- Theatrical release poster
- Directed by: Eduardo Chapero-Jackson
- Written by: Eduardo Chapero-Jackson
- Produced by: Belén Atienza Álvaro Augustín Ghislain Barrois Jesús de la Vega Enrique López Lavigne
- Starring: Alba García; Miguel Ángel Silvestre; Verónica Echegui; Víctor Clavijo; Macarena Gómez; Adam Jezierski; Nasser Saleh; Najwa Nimri; Djédjé Apali;
- Cinematography: Juan Carlos Gómez
- Edited by: Elena Ruiz
- Production companies: Apaches Entertainment Telecinco Cinema
- Distributed by: Filmax
- Release dates: September 22, 2011 (Donostia-San Sebastian Festival); November 4, 2011 (Spain);
- Country: Spain
- Language: Spanish

= Verbo =

Verbo is a Spanish dark fantasy thriller film written and directed by Eduardo Chapero-Jackson.

==Plot==
A 15-year-old, Sara, lives with an apparently normal suburban family. She develops a sixth sense and begins to perceive a series of disturbing messages and clues, which prompt her to enter a dangerous and frightening dimension in order to save a life.
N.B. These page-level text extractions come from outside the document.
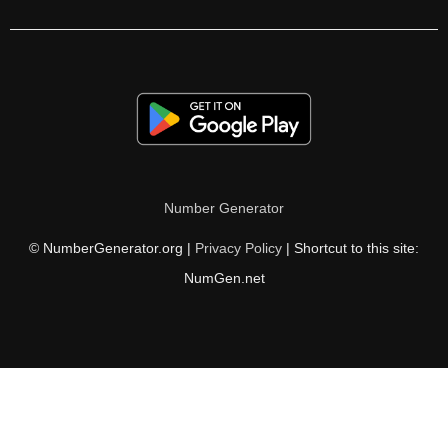
350

352

360

368

370

Number Generator
376

© NumberGenerator.org |
Privacy Policy
| Shortcut to this site:
380

NumGen.net
384

390

392

400
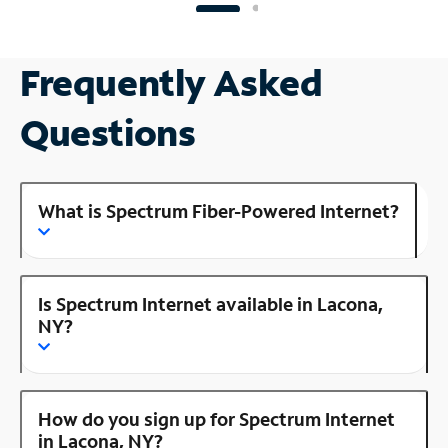
Frequently Asked
Questions
What is Spectrum Fiber-Powered Internet?
Is Spectrum Internet available in Lacona,
NY?
How do you sign up for Spectrum Internet
in Lacona, NY?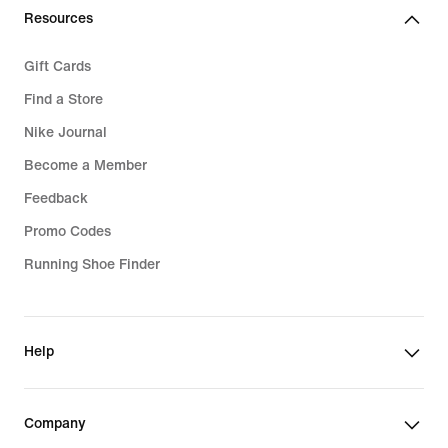
Resources
Gift Cards
Find a Store
Nike Journal
Become a Member
Feedback
Promo Codes
Running Shoe Finder
Help
Company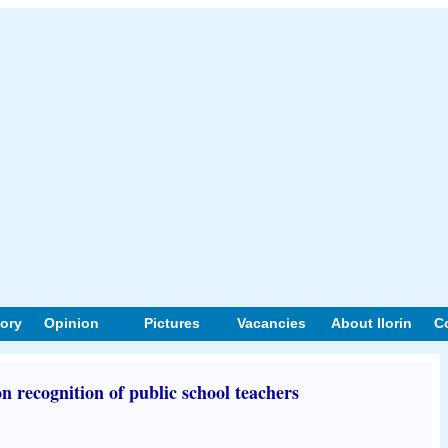
tory
Opinion
Pictures
Vacancies
About Ilorin
C
n recognition of public school teachers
In the course of this adventure to a dark parallel universe, Sara must change the world.

==Cast==
- Alba García as Sara
- Miguel Ángel Silvestre as Lírico
- Najwa Nimri as Inés
- Macarena Gómez as Prosak
- Verónica Echegui as Medussa
- Nasser Saleh as Darío
- Adam Jeziersky as Foco
- Manolo Solo as Professor
- Fernando Soto as Rafa
- Víctor Clavijo as Tótem
- Michelle Asante as Night
- Peter Peralta	as Japanese Teenager
- Djédjé Apali as Hermes
- Sergio Villalba as Hugo

==Production==
Apaches Entertainment and Telecinco Cinema co-produced the thriller film for Filmax. Alba García and Miguel Angel Silvestre play the leads. It is directed by the producer of The Others, Eduardo Chapero-Jackson.

== Release ==
The release was originally set for late 2010, but was delayed. It is currently scheduled for a November 4, 2011 release after being screened at the San Sebastian Film Festival.